Meteorology and nature - another temperature record has fallen

English Section / 8 martie

Meteorology and nature - another temperature record has fallen

Versiunea în limba română

Temperature records are falling at an alarming rate. February 2024 was the warmest month ever recorded worldwide, thus joining a series of nine consecutive monthly records, with temperatures well above normal in Europe, the European Copernicus Observatory announced. Ocean temperatures, which have been above records for nearly a year, are a major contributor to this extraordinary streak. A new absolute record for all months combined was reached, with 21.06°C recorded in February at the surface of the seas (excluding areas near the poles), according to the European Observatory's monthly bulletin. The past three months have been the warmest on record worldwide, with February becoming one of nine consecutive monthly records, driven by continued greenhouse gas emissions and the El Nino climate phenomenon, according to Copernicus. In its latest monthly bulletin, the European Observatory published a new set of shocking figures: with an average air temperature of 13.54°C, last month was 1.77°C above the average February temperature from 1850- 1900, writes AFP. It is also 0.12°C higher than the previous record for a February, which dates back to 2016. For four days between February 8 and 11, temperatures exceeded pre-industrial levels by as much as 2°C - which however, it does not mean that the upper limit of the Paris Agreement, calculated as an average over several decades, has been reached. In the past 12 months, the world has recorded a temperature 1.56°C warmer than the average climate of the 19th century, a new record.
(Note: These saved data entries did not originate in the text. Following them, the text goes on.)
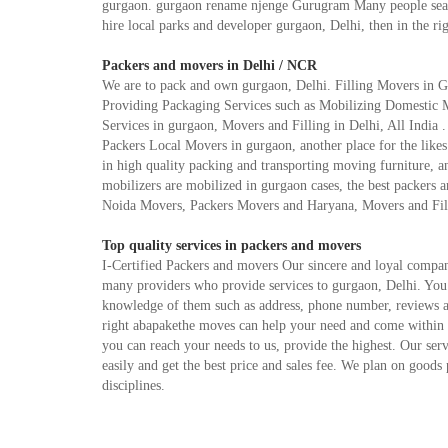
gurgaon. gurgaon rename njenge Gurugram Many people search
hire local parks and developer gurgaon, Delhi, then in the ri
Packers and movers in Delhi / NCR
We are to pack and own gurgaon, Delhi. Filling Movers in G
Providing Packaging Services such as Mobilizing Domestic 
Services in gurgaon, Movers and Filling in Delhi, All India 
Packers Local Movers in gurgaon, another place for the likes 
in high quality packing and transporting moving furniture, an
mobilizers are mobilized in gurgaon cases, the best packers 
Noida Movers, Packers Movers and Haryana, Movers and Filli
Top quality services in packers and movers
I-Certified Packers and movers Our sincere and loyal compan
many providers who provide services to gurgaon, Delhi. You c
knowledge of them such as address, phone number, reviews an
right abapakethe moves can help your need and come within y
you can reach your needs to us, provide the highest. Our se
easily and get the best price and sales fee. We plan on goods
disciplines.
The northern hemisphere winter (December-February) is therefore the warmest in the world, after the three warmest months of autumn and summer. Remarkably warm weather was recorded around the world, from North America to Vietnam, including Morocco and most of South America, but Europe stood out. This winter, in Europe, temperatures were 3.30°C above the normal for the 1991-2020 period, and the situation was even more abnormal in Central and Eastern Europe. The average temperature of the oceans, which cover 70% of the Earth's surface, reached a new record high for all months combined, with 21.06°C recorded in February at the surface of the seas (excluding areas near the poles). This warming is a direct threat to marine life and can reduce the absorption capacity of greenhouse gas emissions in the seas, carbon reservoirs that absorb 90% of excess energy from human activity.